• What you are asked to do:
The answer should be one number only, namely how many lines of the records hold the word "Merz".

• Supplied data:
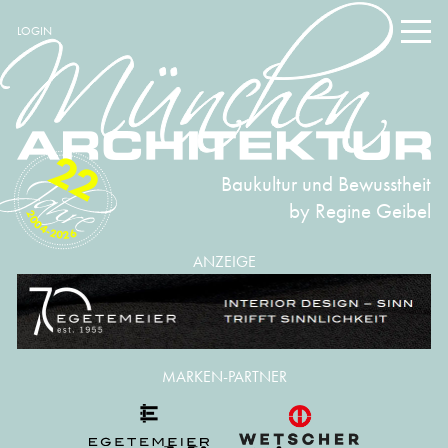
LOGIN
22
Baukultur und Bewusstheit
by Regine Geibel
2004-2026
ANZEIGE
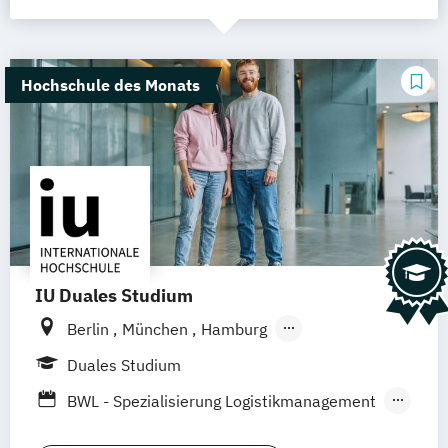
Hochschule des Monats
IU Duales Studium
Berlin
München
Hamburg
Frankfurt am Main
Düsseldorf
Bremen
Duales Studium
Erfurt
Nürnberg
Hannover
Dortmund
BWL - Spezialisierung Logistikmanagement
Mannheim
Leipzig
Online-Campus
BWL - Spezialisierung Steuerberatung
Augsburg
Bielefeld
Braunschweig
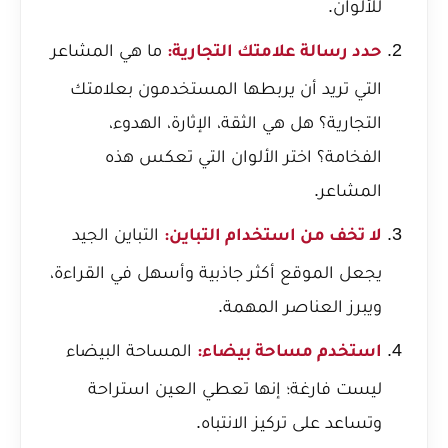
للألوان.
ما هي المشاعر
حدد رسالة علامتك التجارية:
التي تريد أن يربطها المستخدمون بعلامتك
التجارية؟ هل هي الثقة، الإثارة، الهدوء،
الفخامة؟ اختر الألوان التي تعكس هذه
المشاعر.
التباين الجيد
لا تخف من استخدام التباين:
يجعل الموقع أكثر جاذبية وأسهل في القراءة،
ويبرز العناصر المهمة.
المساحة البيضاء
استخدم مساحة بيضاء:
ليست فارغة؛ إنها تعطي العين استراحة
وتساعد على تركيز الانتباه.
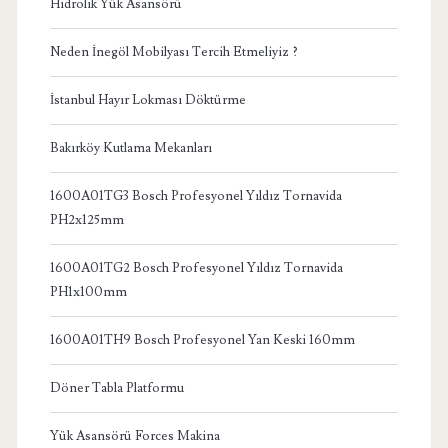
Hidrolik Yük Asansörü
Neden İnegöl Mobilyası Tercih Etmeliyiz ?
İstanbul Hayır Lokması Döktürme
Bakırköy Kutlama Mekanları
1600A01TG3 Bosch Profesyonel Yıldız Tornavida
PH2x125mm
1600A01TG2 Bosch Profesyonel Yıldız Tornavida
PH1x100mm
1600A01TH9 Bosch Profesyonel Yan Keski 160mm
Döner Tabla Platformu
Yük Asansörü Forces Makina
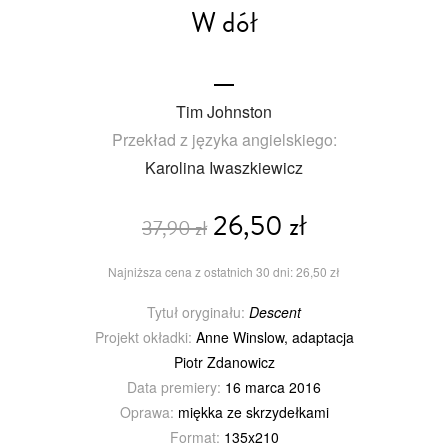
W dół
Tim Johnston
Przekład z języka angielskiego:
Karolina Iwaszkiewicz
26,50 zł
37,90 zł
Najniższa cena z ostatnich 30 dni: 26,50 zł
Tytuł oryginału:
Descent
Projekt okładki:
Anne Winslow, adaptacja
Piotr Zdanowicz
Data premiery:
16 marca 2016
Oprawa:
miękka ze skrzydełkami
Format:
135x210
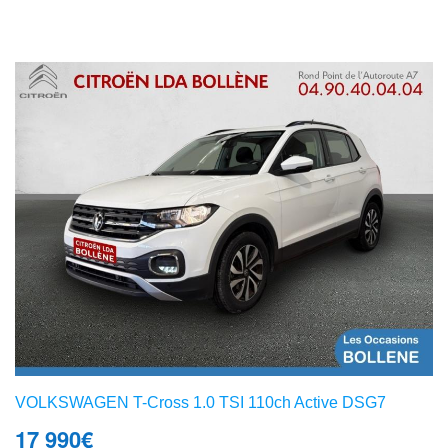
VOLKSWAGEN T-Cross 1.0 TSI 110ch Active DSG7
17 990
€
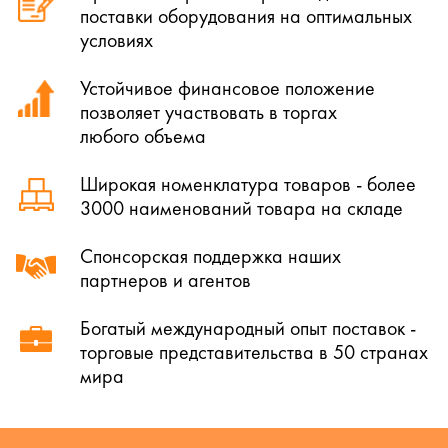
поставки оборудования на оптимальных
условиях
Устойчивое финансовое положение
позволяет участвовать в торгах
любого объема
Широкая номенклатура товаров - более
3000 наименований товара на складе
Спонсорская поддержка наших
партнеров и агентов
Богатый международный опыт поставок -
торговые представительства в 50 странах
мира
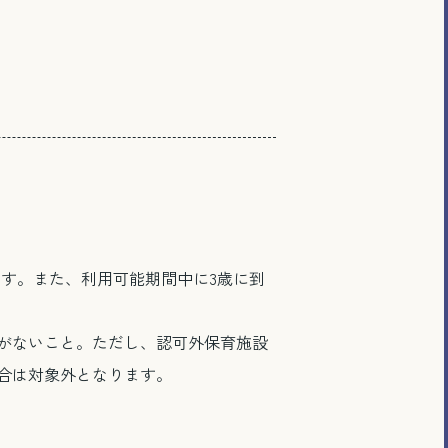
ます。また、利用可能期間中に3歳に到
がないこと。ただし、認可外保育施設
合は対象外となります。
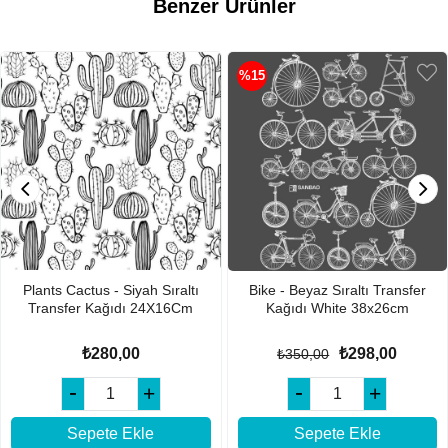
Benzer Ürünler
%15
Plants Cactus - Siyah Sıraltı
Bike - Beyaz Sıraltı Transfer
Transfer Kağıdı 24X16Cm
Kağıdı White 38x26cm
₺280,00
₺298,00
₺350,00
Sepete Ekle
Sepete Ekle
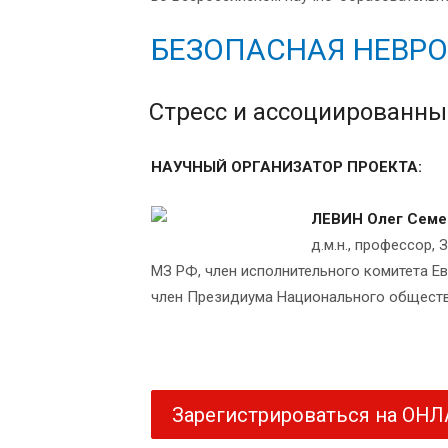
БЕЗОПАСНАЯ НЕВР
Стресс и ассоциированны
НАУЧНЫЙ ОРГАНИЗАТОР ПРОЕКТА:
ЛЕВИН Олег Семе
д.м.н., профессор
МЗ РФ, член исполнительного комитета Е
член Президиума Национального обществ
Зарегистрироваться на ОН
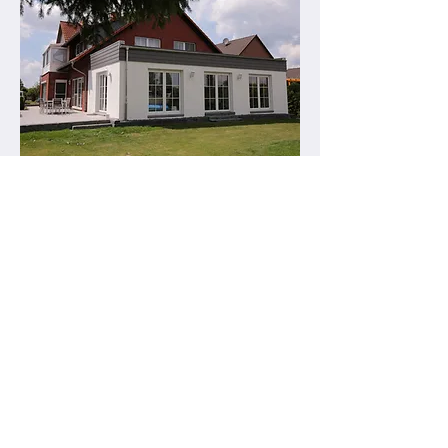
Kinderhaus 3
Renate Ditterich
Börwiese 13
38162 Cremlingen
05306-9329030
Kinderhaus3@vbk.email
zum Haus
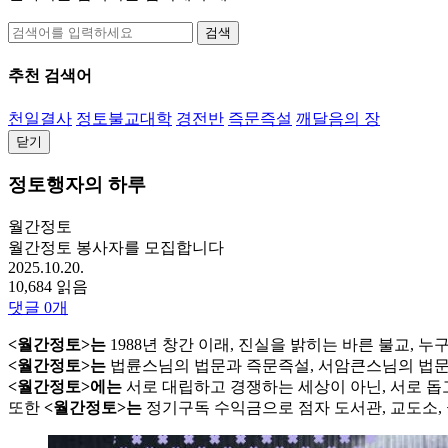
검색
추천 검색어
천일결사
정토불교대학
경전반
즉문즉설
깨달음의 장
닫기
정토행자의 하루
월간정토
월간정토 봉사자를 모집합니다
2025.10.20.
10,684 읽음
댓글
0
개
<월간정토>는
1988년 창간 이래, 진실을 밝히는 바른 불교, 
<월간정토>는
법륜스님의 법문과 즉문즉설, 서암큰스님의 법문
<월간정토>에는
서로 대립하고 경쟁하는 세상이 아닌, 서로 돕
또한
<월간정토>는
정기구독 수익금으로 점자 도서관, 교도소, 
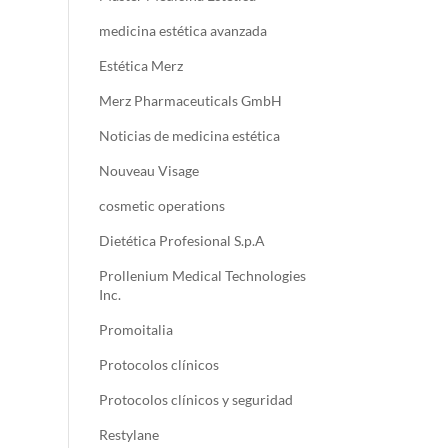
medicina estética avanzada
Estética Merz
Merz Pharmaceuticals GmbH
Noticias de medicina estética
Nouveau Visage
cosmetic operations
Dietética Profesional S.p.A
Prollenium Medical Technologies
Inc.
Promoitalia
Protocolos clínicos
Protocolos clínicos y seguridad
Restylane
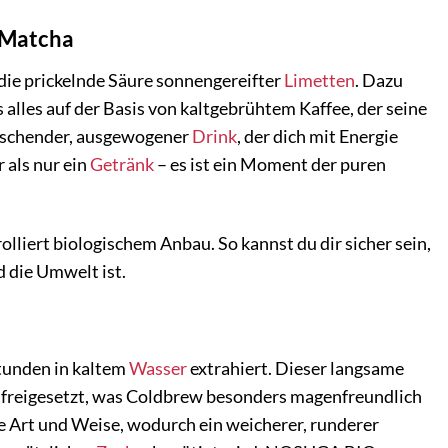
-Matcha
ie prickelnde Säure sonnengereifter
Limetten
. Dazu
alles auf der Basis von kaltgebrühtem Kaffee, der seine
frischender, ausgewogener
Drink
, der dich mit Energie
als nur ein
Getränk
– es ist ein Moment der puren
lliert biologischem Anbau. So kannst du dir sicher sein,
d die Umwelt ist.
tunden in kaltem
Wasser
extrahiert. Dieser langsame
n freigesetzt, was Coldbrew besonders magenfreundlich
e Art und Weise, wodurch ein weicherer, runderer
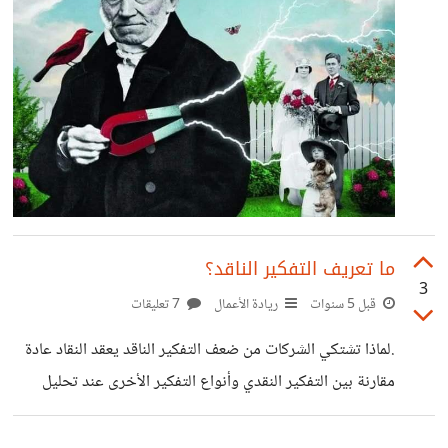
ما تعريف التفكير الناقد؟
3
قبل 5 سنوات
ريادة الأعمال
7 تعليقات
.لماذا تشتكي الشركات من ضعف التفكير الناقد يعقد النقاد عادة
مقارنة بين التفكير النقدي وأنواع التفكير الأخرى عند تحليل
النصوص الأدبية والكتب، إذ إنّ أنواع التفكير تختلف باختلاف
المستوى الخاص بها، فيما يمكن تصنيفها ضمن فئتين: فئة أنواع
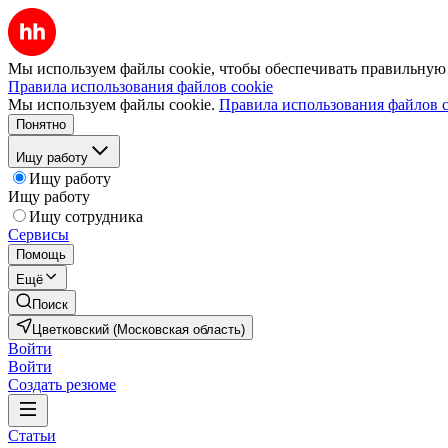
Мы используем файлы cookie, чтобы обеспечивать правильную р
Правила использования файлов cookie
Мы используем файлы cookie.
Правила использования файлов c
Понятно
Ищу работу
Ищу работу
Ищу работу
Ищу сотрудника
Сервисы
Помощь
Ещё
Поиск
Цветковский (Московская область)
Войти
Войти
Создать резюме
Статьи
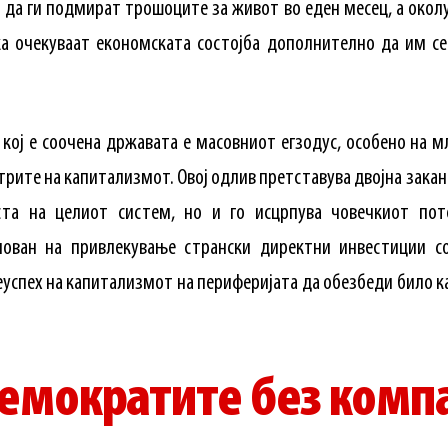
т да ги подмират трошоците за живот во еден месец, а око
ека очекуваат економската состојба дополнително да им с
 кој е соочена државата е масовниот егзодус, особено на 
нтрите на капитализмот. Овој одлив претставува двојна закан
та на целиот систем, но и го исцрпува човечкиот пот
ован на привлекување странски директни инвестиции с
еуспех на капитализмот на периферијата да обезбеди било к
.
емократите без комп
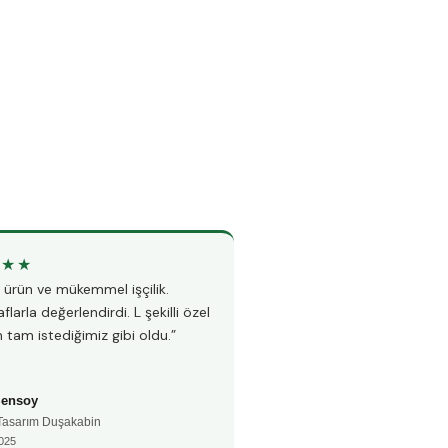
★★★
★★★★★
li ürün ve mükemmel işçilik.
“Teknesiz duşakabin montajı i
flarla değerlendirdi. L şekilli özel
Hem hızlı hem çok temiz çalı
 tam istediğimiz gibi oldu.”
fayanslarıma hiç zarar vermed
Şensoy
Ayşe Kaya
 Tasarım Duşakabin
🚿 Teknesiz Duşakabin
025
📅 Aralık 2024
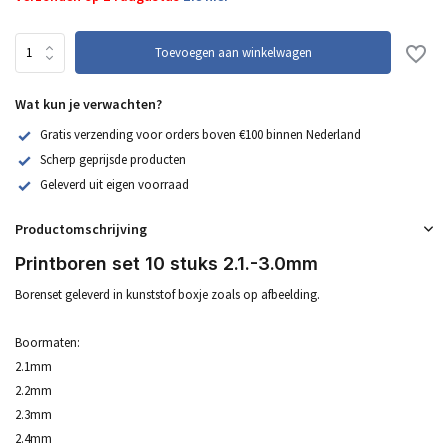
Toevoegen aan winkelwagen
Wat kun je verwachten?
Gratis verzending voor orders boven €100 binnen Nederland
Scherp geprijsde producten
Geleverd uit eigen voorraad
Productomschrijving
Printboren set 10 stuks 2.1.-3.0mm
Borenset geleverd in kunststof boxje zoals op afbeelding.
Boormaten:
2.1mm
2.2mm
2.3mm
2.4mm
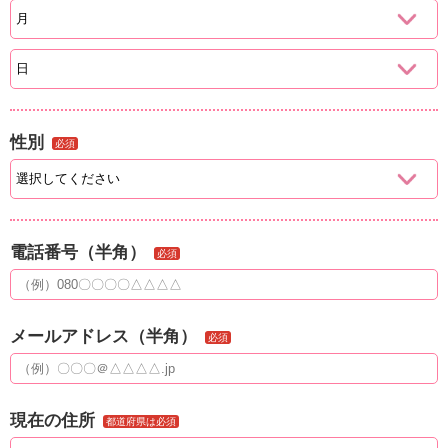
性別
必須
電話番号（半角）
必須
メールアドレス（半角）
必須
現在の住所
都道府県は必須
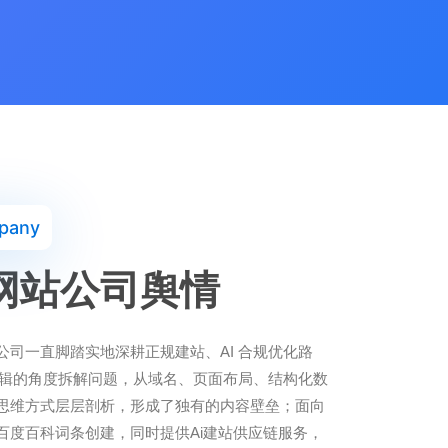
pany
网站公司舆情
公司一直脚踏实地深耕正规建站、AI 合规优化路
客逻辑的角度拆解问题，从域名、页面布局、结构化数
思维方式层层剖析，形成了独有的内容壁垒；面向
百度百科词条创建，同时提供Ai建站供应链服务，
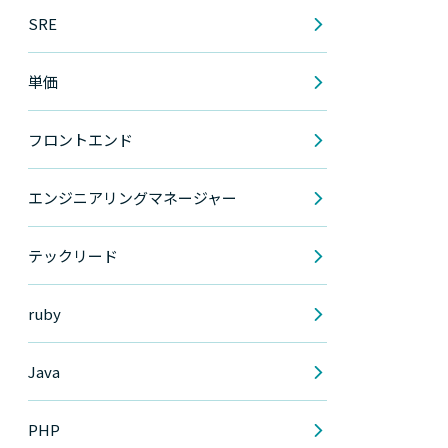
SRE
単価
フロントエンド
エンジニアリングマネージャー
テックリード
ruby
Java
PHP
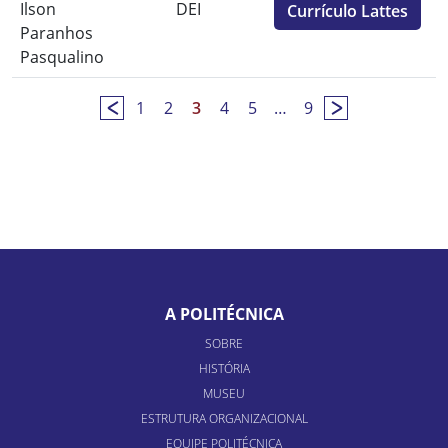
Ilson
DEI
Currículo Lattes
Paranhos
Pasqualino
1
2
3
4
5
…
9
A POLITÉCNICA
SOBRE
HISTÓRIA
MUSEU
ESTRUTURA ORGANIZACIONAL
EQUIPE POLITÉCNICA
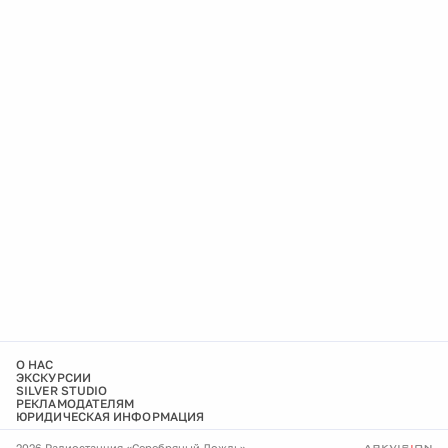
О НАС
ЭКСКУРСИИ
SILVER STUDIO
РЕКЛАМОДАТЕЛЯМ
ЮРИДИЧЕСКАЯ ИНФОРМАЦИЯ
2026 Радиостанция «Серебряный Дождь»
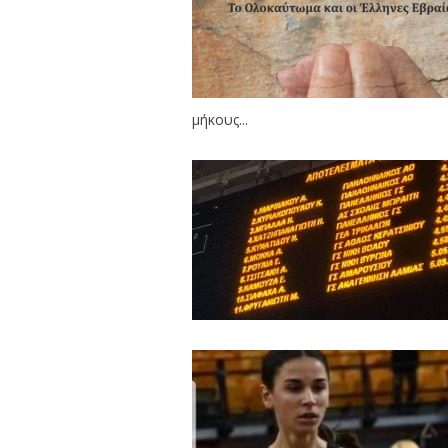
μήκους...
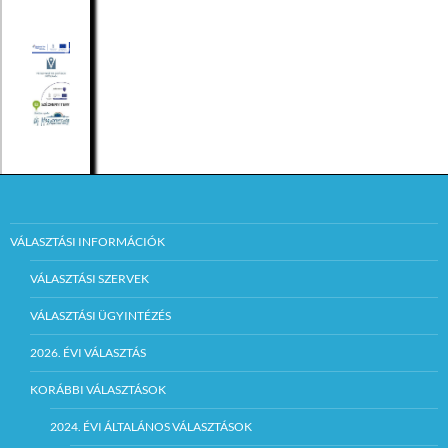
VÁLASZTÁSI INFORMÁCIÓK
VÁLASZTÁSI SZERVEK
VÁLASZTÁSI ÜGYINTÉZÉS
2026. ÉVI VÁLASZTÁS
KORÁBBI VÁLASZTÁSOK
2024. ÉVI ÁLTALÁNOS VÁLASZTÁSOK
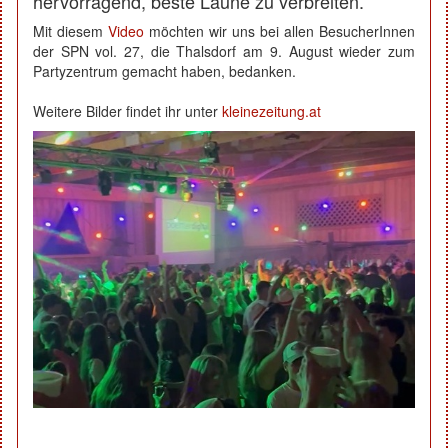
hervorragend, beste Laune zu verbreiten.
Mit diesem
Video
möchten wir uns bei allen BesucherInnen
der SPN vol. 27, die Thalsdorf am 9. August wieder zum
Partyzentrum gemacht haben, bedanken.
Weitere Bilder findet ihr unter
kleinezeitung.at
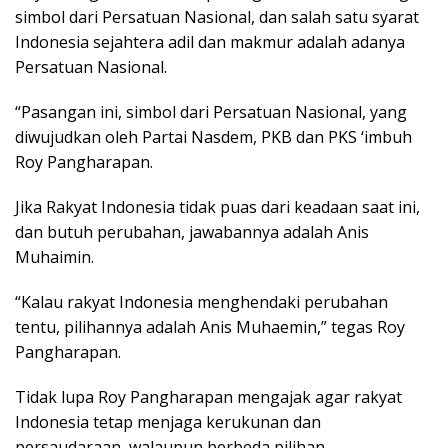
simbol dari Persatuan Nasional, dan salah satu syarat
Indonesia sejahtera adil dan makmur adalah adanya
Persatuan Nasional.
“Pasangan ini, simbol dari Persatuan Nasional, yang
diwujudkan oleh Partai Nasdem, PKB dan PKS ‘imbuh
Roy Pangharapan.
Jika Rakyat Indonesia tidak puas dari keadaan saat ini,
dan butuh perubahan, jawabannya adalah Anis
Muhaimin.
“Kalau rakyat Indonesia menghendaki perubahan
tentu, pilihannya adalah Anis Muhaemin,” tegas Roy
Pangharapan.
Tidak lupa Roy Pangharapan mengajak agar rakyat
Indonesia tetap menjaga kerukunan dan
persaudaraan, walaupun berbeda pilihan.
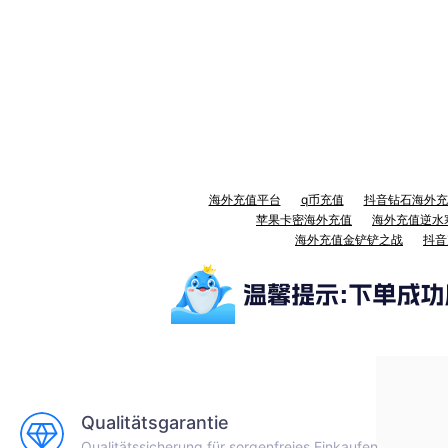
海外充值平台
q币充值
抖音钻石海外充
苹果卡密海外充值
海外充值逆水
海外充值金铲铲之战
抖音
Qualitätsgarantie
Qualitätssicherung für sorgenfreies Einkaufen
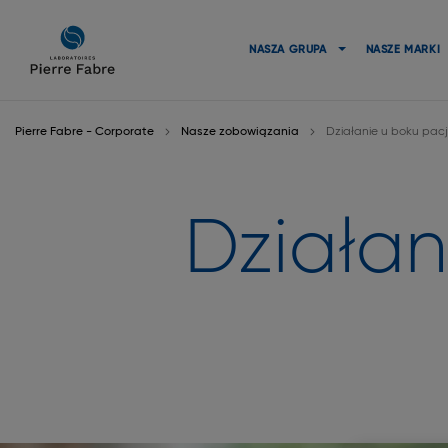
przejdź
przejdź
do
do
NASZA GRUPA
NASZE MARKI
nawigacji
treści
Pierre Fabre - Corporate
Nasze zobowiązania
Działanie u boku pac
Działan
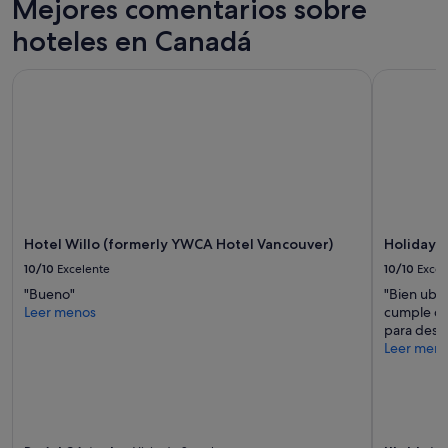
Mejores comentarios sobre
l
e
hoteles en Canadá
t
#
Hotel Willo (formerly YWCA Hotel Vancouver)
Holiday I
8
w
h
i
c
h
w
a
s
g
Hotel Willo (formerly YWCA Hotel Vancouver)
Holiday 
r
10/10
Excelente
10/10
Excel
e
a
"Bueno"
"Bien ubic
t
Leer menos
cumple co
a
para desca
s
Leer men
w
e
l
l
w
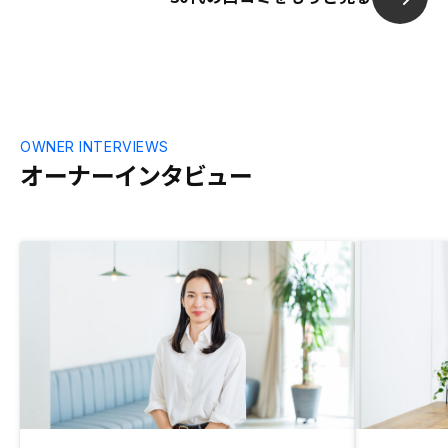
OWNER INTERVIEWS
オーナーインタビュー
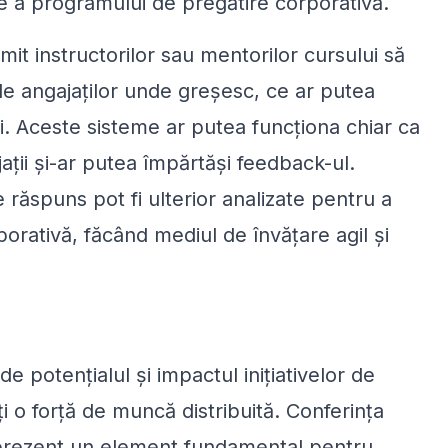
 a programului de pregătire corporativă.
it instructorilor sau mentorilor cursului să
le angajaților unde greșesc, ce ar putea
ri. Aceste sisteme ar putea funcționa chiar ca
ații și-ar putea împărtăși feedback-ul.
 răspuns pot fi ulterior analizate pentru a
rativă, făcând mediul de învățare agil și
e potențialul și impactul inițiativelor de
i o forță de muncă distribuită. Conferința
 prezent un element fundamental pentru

• Response to the task:
2